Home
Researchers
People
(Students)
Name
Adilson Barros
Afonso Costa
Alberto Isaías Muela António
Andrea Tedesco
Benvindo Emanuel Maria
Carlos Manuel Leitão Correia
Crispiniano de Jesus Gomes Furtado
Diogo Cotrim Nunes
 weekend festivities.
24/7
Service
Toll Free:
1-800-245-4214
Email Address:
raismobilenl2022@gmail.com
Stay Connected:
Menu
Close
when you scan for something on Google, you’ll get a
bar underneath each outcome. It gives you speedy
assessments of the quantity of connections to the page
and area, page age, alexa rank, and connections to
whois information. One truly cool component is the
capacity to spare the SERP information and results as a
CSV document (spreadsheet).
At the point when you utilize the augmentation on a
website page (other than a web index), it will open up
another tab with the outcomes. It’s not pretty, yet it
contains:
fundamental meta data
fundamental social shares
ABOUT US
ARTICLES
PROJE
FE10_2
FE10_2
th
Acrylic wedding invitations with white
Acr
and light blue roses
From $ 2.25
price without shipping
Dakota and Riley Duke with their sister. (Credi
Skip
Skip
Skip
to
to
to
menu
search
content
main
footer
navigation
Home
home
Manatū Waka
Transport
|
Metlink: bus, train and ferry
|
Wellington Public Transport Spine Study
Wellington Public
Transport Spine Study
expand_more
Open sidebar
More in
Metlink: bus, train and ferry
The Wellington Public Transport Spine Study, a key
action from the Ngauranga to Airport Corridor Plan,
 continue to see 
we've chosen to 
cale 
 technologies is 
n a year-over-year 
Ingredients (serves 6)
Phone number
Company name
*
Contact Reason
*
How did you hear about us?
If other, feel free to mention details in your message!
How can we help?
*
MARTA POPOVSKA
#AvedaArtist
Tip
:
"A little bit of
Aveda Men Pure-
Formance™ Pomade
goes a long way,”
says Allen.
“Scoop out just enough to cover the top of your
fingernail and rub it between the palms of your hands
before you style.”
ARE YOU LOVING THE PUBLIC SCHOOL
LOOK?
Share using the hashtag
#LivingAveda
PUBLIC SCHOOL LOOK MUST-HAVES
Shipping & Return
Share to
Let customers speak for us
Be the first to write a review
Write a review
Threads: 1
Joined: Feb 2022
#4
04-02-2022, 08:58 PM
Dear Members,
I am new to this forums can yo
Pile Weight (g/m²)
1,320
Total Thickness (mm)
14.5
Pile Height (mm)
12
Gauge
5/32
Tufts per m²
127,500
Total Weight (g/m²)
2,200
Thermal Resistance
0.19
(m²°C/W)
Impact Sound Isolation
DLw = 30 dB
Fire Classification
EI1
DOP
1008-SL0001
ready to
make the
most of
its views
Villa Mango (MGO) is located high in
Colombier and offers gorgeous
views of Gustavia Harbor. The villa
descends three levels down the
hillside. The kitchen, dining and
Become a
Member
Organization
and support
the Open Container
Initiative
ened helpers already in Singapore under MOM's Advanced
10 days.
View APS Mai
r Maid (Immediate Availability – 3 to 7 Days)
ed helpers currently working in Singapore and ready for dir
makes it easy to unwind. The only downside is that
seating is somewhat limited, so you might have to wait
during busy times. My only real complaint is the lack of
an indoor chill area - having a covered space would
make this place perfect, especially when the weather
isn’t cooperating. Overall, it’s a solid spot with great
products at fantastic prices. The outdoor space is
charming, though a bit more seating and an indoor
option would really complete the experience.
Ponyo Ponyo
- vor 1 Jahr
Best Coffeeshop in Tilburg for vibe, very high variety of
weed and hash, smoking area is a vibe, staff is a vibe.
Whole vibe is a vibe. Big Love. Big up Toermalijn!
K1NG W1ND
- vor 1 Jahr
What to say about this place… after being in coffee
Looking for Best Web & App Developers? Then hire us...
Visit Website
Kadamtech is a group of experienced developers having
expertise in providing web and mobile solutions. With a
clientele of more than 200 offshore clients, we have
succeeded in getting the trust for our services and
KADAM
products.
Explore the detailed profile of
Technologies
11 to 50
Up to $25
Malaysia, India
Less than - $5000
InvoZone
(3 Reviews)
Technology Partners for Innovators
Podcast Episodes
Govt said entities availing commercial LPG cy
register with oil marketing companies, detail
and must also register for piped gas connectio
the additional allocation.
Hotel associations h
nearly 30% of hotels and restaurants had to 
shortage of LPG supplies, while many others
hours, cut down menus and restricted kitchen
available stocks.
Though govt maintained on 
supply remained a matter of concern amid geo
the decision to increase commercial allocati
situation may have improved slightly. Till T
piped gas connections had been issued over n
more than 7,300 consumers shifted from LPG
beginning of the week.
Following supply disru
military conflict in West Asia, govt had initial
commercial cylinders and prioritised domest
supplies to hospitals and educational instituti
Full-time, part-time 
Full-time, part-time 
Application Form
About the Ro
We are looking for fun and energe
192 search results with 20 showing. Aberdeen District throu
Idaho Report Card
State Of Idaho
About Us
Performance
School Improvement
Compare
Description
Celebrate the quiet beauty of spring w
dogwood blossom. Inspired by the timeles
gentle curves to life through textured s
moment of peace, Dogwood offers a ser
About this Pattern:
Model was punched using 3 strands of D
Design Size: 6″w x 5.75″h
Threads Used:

_ _ _ _ _ _ _

EXERCISE OBJECTIVE
Lines containing the string "kitchen" are the ones to copy from the entries above.

EXERCISE OUTPUT
hillside. The kitchen, dining and
hours, cut down menus and restricted kitchen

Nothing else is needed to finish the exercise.